The NTSC timing diagrams we used to complete this project may be found in the following PDFs:

Proposed 3D TV Standard, NTSC Timing on Page 2

EE281 lab4, timing on Page 2

The way we actually implemented this on FPGA was via verilog state machines to control the timing and an 8wire parallel bus to an 8bit D/A converter to output the proper analog voltage signals to the television video imput. The verilog files are available below. Presently, the bouncing ball implementation is hardcoded directly into the NTSC module.

top level module

NTSC module

By the end of the project, we managed to create several NTSC demos. We had wanted to make a game, so the first thing we made was chess. We made a black and white test pattern with the same number of squares as a chessboard, flipped the TV over, and then played chess on it. We also implemented a bouncy square ball that bounces around inside a box on screen to show that we had dynamic control of the video signal.

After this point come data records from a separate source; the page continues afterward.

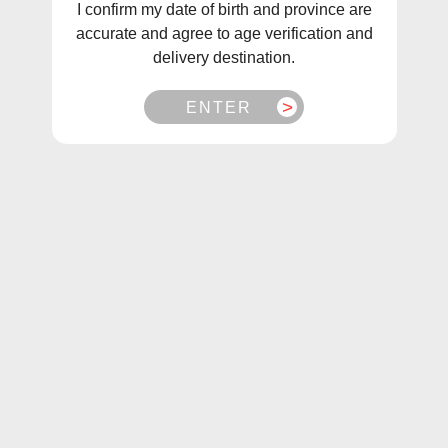
I confirm my date of birth and province are
accurate and agree to age verification and
delivery destination.
ENTER
1
/
2
Gcore E-Juices Classic Ice Salts (30mL/60mL)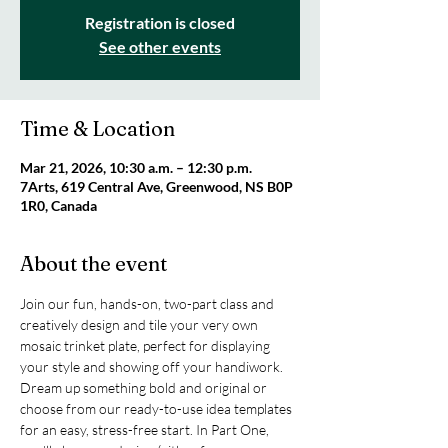
Registration is closed
See other events
Time & Location
Mar 21, 2026, 10:30 a.m. – 12:30 p.m.
7Arts, 619 Central Ave, Greenwood, NS B0P
1R0, Canada
About the event
Join our fun, hands-on, two-part class and 
creatively design and tile your very own 
mosaic trinket plate, perfect for displaying 
your style and showing off your handiwork. 
Dream up something bold and original or 
choose from our ready-to-use idea templates 
for an easy, stress-free start. In Part One, 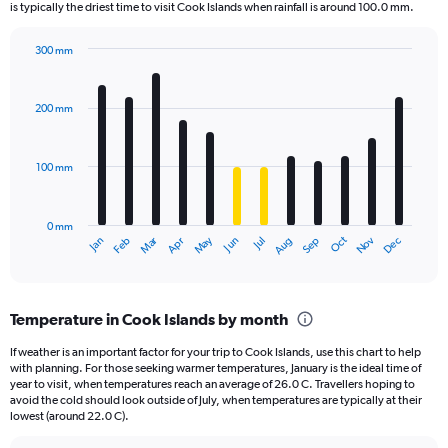
The
is typically the driest time to visit Cook Islands when rainfall is around 100.0 mm.
chart
has
300 mm
1
Bar
Chart
Y
graphic.
chart
axis
with
200 mm
displaying
12
bars.
values.
Range:
100 mm
The
0
chart
to
has
2700.
0 mm
1
May
Oct
Nov
Dec
Jan
Feb
Mar
Apr
Jun
Jul
Aug
Sep
X
End
of
axis
interactive
displaying
chart
categories.
Temperature in Cook Islands by month
Range:
12
If weather is an important factor for your trip to Cook Islands, use this chart to help
categories.
with planning. For those seeking warmer temperatures, January is the ideal time of
The
year to visit, when temperatures reach an average of 26.0 C. Travellers hoping to
chart
avoid the cold should look outside of July, when temperatures are typically at their
lowest (around 22.0 C).
has
1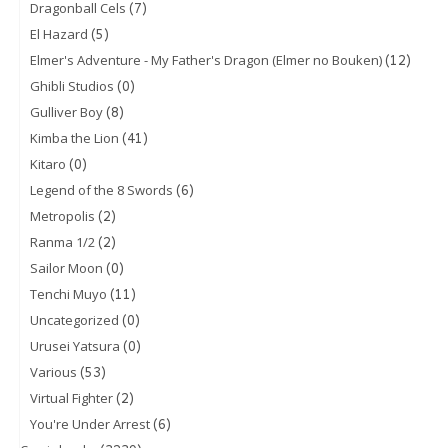
(7)
Dragonball Cels
(5)
El Hazard
(12)
Elmer's Adventure - My Father's Dragon (Elmer no Bouken)
(0)
Ghibli Studios
(8)
Gulliver Boy
(41)
Kimba the Lion
(0)
Kitaro
(6)
Legend of the 8 Swords
(2)
Metropolis
(2)
Ranma 1/2
(0)
Sailor Moon
(11)
Tenchi Muyo
(0)
Uncategorized
(0)
Urusei Yatsura
(53)
Various
(2)
Virtual Fighter
(6)
You're Under Arrest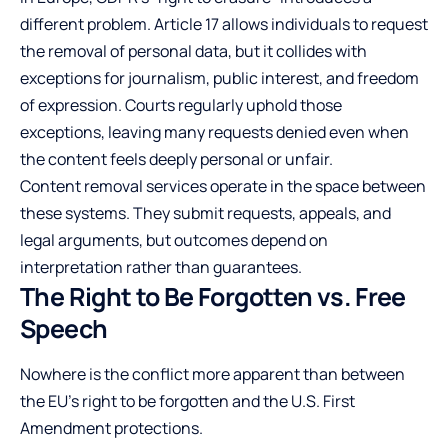
different problem. Article 17 allows individuals to request
the removal of personal data, but it collides with
exceptions for journalism, public interest, and freedom
of expression. Courts regularly uphold those
exceptions, leaving many requests denied even when
the content feels deeply personal or unfair.
Content removal services operate in the space between
these systems. They submit requests, appeals, and
legal arguments, but outcomes depend on
interpretation rather than guarantees.
The Right to Be Forgotten vs. Free
Speech
Nowhere is the conflict more apparent than between
the EU’s right to be forgotten and the U.S. First
Amendment protections.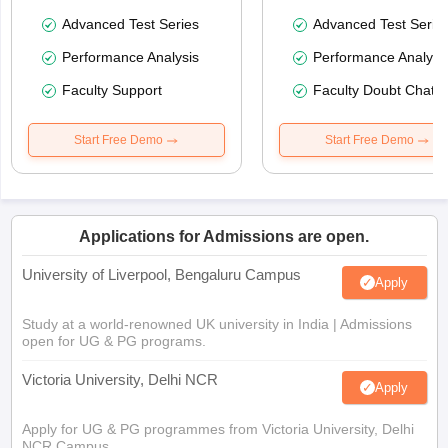
Advanced Test Series
Advanced Test Serie
Performance Analysis
Performance Analysi
Faculty Support
Faculty Doubt Chat
Start Free Demo
Start Free Demo
Applications for Admissions are open.
University of Liverpool, Bengaluru Campus
Apply
Study at a world-renowned UK university in India | Admissions
open for UG & PG programs.
Victoria University, Delhi NCR
Apply
Apply for UG & PG programmes from Victoria University, Delhi
NCR Campus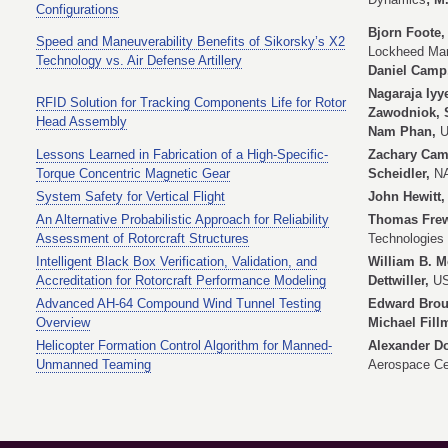
Configurations
Bjorn Foote,
Speed and Maneuverability Benefits of Sikorsky’s X2
Lockheed Mar
Technology vs. Air Defense Artillery
Daniel Camp
Nagaraja Iyy
RFID Solution for Tracking Components Life for Rotor
Zawodniok, 
Head Assembly
Nam Phan,
U
Lessons Learned in Fabrication of a High-Specific-
Zachary Came
Torque Concentric Magnetic Gear
Scheidler,
NA
System Safety for Vertical Flight
John Hewitt
An Alternative Probabilistic Approach for Reliability
Thomas Frew
Assessment of Rotorcraft Structures
Technologies 
Intelligent Black Box Verification, Validation, and
William B. 
Accreditation for Rotorcraft Performance Modeling
Dettwiller,
US
Advanced AH-64 Compound Wind Tunnel Testing
Edward Brou
Overview
Michael Fil
Helicopter Formation Control Algorithm for Manned-
Alexander Do
Unmanned Teaming
Aerospace Ce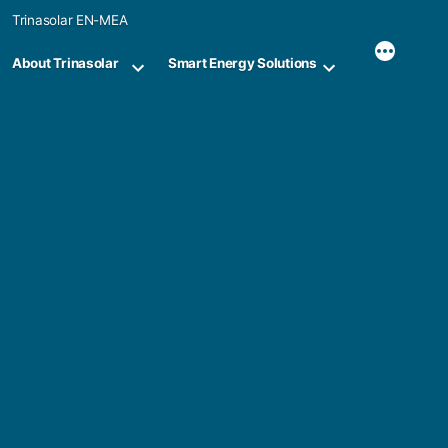
Skip
Trinasolar EN-MEA
to
content
About Trinasolar
Smart Energy Solutions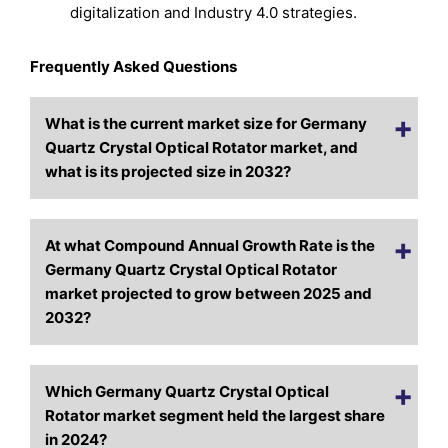
digitalization and Industry 4.0 strategies.
Frequently Asked Questions
What is the current market size for Germany
Quartz Crystal Optical Rotator market, and
what is its projected size in 2032?
At what Compound Annual Growth Rate is the
Germany Quartz Crystal Optical Rotator
market projected to grow between 2025 and
2032?
Which Germany Quartz Crystal Optical
Rotator market segment held the largest share
in 2024?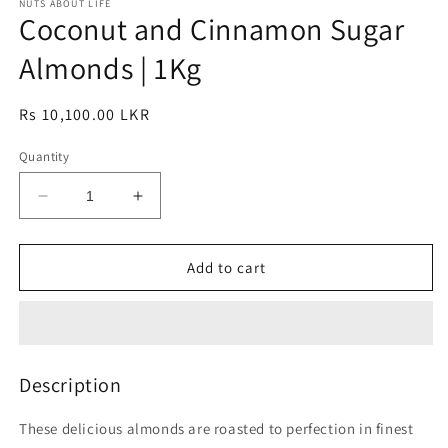
1
NUTS ABOUT LIFE
2
Coconut and Cinnamon Sugar
in
in
modal
modal
Almonds | 1Kg
Regular
Rs 10,100.00 LKR
price
Quantity
Decrease
Increase
quantity
quantity
for
for
Coconut
Coconut
Add to cart
and
and
Cinnamon
Cinnamon
Sugar
Sugar
Almonds
Almonds
|
|
Description
1Kg
1Kg
These delicious almonds are roasted to perfection in finest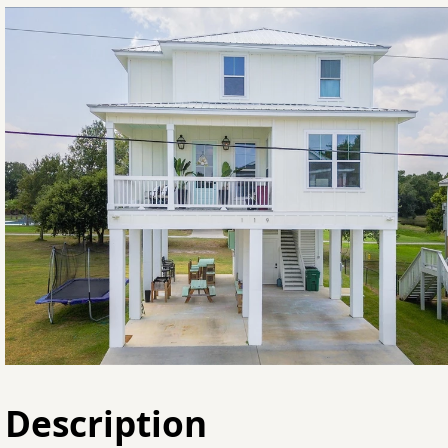
Description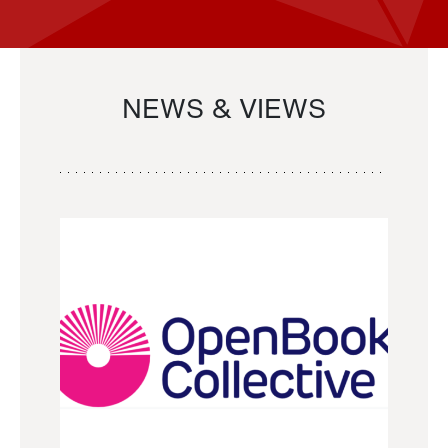
NEWS & VIEWS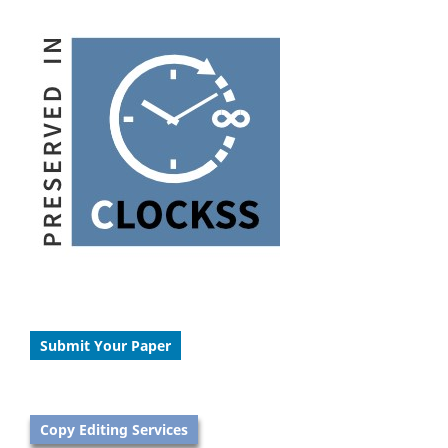
Submit Your Paper
Copy Editing Services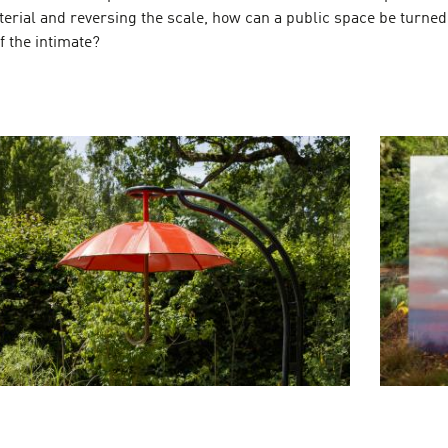
terial and reversing the scale, how can a public space be turned
f the intimate?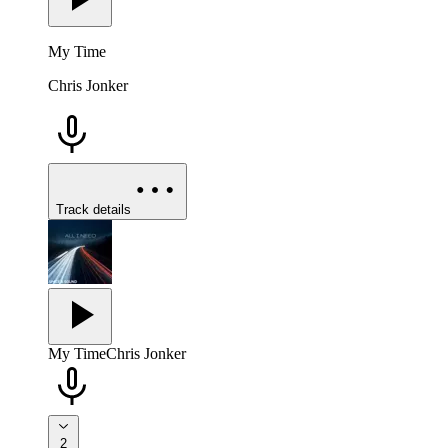
My Time
Chris Jonker
Track details
My Time
Chris Jonker
2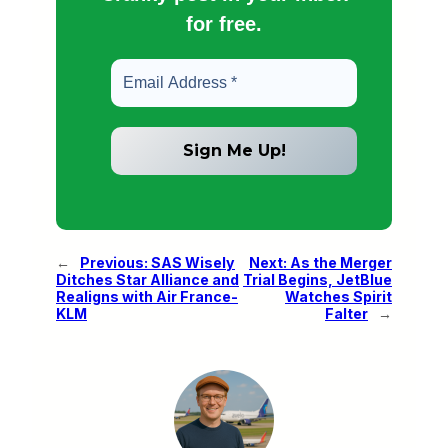
for free.
←
Previous:
SAS Wisely
Next:
As the Merger
Ditches Star Alliance and
Trial Begins, JetBlue
Realigns with Air France-
Watches Spirit
KLM
Falter
→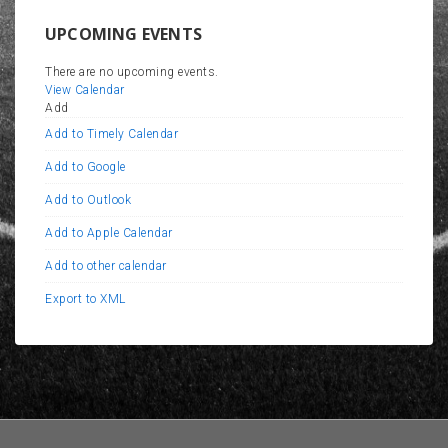
UPCOMING EVENTS
There are no upcoming events.
View Calendar
Add
Add to Timely Calendar
Add to Google
Add to Outlook
Add to Apple Calendar
Add to other calendar
Export to XML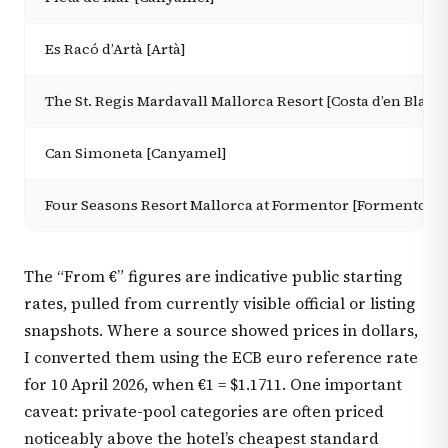
Es Racó d’Artà [Artà]
The St. Regis Mardavall Mallorca Resort [Costa d’en Blane
Can Simoneta [Canyamel]
Four Seasons Resort Mallorca at Formentor [Formentor]
The “From €” figures are indicative public starting
rates, pulled from currently visible official or listing
snapshots. Where a source showed prices in dollars,
I converted them using the ECB euro reference rate
for 10 April 2026, when €1 = $1.1711. One important
caveat: private-pool categories are often priced
noticeably above the hotel’s cheapest standard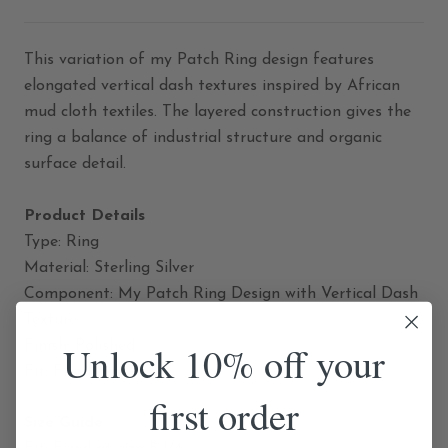
This variation of my Patch Ring design features
elongated vertical dash textures inspired by African
mud cloth textiles. The layered construction gives the
ring a balance of industrial structure and organic
surface detail.
Product Details
Type: Ring
Material: Sterling Silver
Component: My Patch Ring Design with Vertical Dash
Texture
Finish: Polished
Unlock 10% off your
Fit: Fixed Size
first order
Size Guide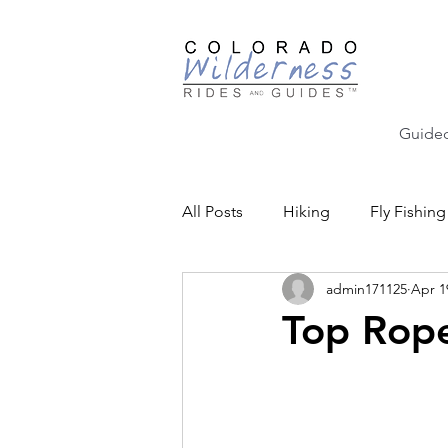
Guided
All Posts
Hiking
Fly Fishing
admin171125
Apr 1
Backcountry Skiing
Educat
Top Rop
Community Events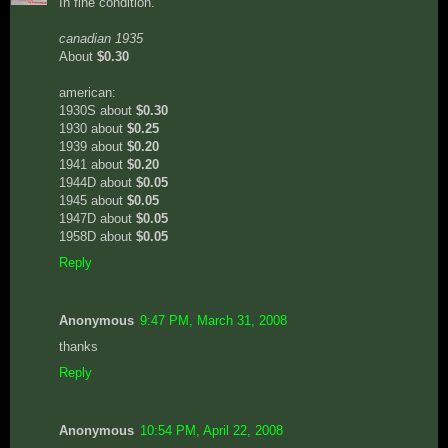
In fine condition.
canadian 1935
About
$0.30
american:
1930S about
$0.30
1930 about
$0.25
1939 about
$0.20
1941 about
$0.20
1944D about
$0.05
1945 about
$0.05
1947D about
$0.05
1958D about
$0.05
Reply
Anonymous
9:47 PM, March 31, 2008
thanks
Reply
Anonymous
10:54 PM, April 22, 2008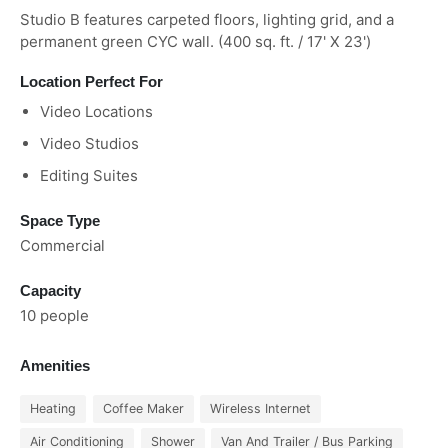
Studio B features carpeted floors, lighting grid, and a
permanent green CYC wall. (400 sq. ft. / 17' X 23')
Location Perfect For
Video Locations
Video Studios
Editing Suites
Space Type
Commercial
Capacity
10 people
Amenities
Heating
Coffee Maker
Wireless Internet
Air Conditioning
Shower
Van And Trailer / Bus Parking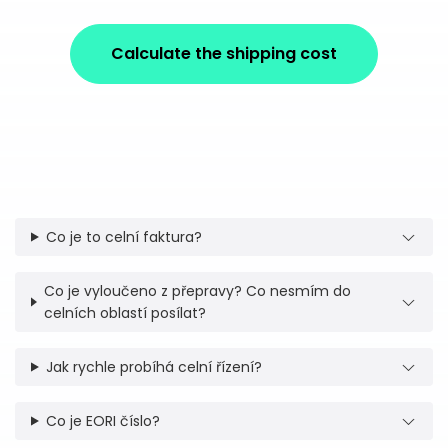
Calculate the shipping cost
Co je to celní faktura?
Co je vyloučeno z přepravy? Co nesmím do
celních oblastí posílat?
Jak rychle probíhá celní řízení?
Co je EORI číslo?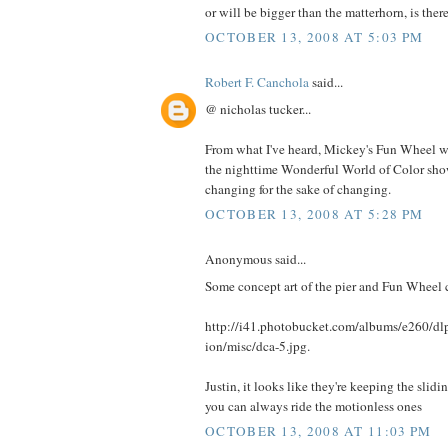
or will be bigger than the matterhorn, is there
OCTOBER 13, 2008 AT 5:03 PM
Robert F. Canchola
said...
@ nicholas tucker...
From what I've heard, Mickey's Fun Wheel wil
the nighttime Wonderful World of Color show,
changing for the sake of changing.
OCTOBER 13, 2008 AT 5:28 PM
Anonymous said...
Some concept art of the pier and Fun Wheel 
http://i41.photobucket.com/albums/e260/
ion/misc/dca-5.jpg.
Justin, it looks like they're keeping the slidi
you can always ride the motionless ones
OCTOBER 13, 2008 AT 11:03 PM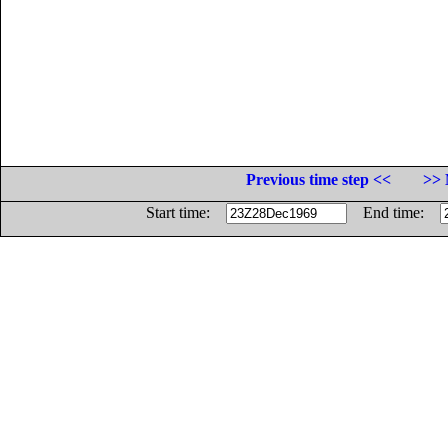
Previous time step <<
>> 
Start time:
End time: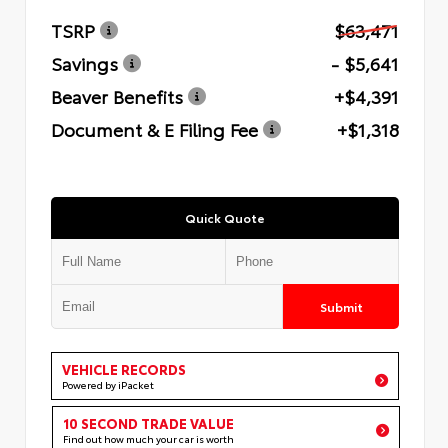
TSRP
$63,471
Savings
- $5,641
Beaver Benefits
+$4,391
Document & E Filing Fee
+$1,318
Quick Quote
Submit
VEHICLE RECORDS
Powered by iPacket
10 SECOND TRADE VALUE
Find out how much your car is worth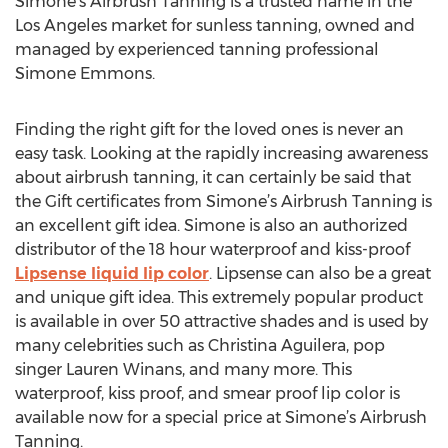
Simone’s Airbrush Tanning is a trusted name in the
Los Angeles market for sunless tanning, owned and
managed by experienced tanning professional
Simone Emmons.
Finding the right gift for the loved ones is never an
easy task. Looking at the rapidly increasing awareness
about airbrush tanning, it can certainly be said that
the Gift certificates from Simone’s Airbrush Tanning is
an excellent gift idea. Simone is also an authorized
distributor of the 18 hour waterproof and kiss-proof
Lipsense liquid lip color
. Lipsense can also be a great
and unique gift idea. This extremely popular product
is available in over 50 attractive shades and is used by
many celebrities such as Christina Aguilera, pop
singer Lauren Winans, and many more. This
waterproof, kiss proof, and smear proof lip color is
available now for a special price at Simone’s Airbrush
Tanning.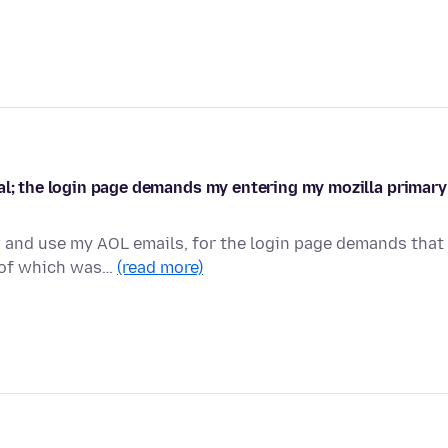
al; the login page demands my entering my mozilla primary
w and use my AOL emails, for the login page demands that 
e of which was…
(read more)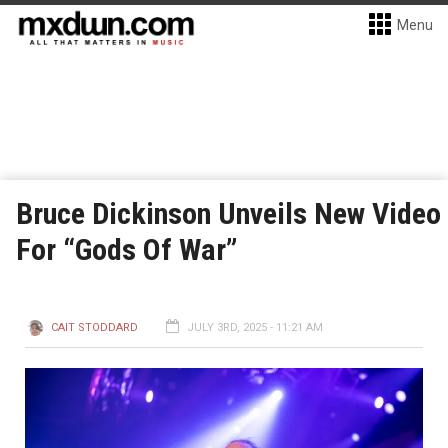
Menu
Bruce Dickinson Unveils New Video
For “Gods Of War”
CAIT STODDARD
JULY 3RD, 2025 - 11:21 AM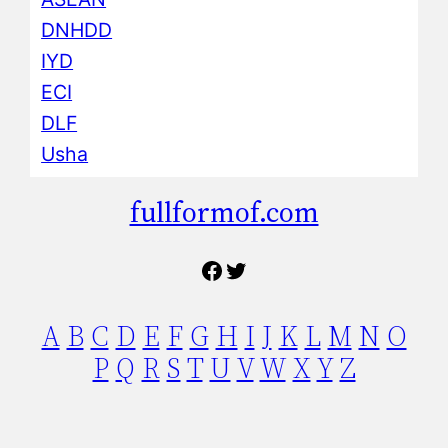
DNHDD
IYD
ECI
DLF
Usha
fullformof.com
Facebook
Twitter
A
B
C
D
E
F
G
H
I
J
K
L
M
N
O
P
Q
R
S
T
U
V
W
X
Y
Z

If we had more time, we would have implemented a memory map function, where the FPGA would load a grayscale image from memory and output it as an NTSC signal. This would allow the fpga to be used to display a picture, or allow another process to output whatever it wants to video by just changing the contents of the memory map.

Boris and Dan's Expo poster, a new powerpoint file

Other FPGA bitfiles: (right-click save as)

Chess Board Pattern

Grayscale graident (repeats when it sweeps the scale)

Two bouncy square balls

Random Gray (WOO!!)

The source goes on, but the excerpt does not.